--- SUPPLIED DATA ---
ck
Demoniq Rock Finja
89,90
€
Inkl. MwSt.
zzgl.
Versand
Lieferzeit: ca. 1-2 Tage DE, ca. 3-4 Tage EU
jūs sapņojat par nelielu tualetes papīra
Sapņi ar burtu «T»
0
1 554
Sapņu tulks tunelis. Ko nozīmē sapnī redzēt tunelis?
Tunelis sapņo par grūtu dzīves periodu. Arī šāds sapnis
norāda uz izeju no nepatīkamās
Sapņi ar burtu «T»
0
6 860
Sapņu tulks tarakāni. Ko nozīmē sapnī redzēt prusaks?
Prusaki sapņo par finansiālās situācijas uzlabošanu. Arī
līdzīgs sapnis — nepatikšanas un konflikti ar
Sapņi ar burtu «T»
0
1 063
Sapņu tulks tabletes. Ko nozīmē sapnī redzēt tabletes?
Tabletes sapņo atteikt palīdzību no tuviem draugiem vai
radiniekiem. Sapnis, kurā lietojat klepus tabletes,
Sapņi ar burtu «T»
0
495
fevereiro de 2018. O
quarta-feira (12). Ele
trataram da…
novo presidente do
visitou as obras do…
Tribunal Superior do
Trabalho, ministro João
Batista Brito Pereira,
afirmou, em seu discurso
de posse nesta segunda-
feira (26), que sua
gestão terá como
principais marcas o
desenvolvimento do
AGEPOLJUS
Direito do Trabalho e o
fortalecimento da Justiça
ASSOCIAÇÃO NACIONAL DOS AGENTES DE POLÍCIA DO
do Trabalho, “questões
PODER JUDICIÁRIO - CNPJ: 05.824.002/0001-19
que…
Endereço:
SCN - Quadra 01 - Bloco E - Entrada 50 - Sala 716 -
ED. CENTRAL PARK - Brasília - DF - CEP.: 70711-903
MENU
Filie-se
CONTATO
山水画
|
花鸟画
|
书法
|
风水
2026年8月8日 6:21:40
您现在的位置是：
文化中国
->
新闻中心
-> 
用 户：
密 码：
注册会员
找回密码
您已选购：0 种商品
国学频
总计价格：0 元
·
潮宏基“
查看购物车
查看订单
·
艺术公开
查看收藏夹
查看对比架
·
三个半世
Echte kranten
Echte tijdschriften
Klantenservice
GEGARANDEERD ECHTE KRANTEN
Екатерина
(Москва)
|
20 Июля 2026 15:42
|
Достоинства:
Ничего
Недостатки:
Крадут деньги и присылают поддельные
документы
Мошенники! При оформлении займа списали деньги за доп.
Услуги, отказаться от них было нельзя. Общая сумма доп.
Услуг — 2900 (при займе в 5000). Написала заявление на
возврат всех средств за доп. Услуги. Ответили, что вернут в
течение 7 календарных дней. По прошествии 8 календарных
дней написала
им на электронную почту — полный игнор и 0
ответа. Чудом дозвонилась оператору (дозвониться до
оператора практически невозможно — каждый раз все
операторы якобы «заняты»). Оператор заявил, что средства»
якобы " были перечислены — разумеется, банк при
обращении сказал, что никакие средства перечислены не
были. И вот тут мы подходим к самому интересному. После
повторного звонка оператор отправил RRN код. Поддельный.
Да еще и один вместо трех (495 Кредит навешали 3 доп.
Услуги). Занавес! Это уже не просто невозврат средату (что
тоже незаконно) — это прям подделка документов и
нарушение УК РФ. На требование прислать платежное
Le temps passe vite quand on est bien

--- WHAT YOU SHOULD DO ---
The response must hold only the lines above from the line with "Услуг — 2900" through the line with "нарушение УК РФ.", each copied exactly, both ends kept.

--- RESPONSE ---
Услуг — 2900 (при займе в 5000). Написала заявление на
возврат всех средств за доп. Услуги. Ответили, что вернут в
течение 7 календарных дней. По прошествии 8 календарных
дней написала
им на электронную почту — полный игнор и 0
ответа. Чудом дозвонилась оператору (дозвониться до
оператора практически невозможно — каждый раз все
операторы якобы «заняты»). Оператор заявил, что средства»
якобы " были перечислены — разумеется, банк при
обращении сказал, что никакие средства перечислены не
были. И вот тут мы подходим к самому интересному. После
повторного звонка оператор отправил RRN код. Поддельный.
Да еще и один вместо трех (495 Кредит навешали 3 доп.
Услуги). Занавес! Это уже не просто невозврат средату (что
тоже незаконно) — это прям подделка документов и
нарушение УК РФ. На требование прислать платежное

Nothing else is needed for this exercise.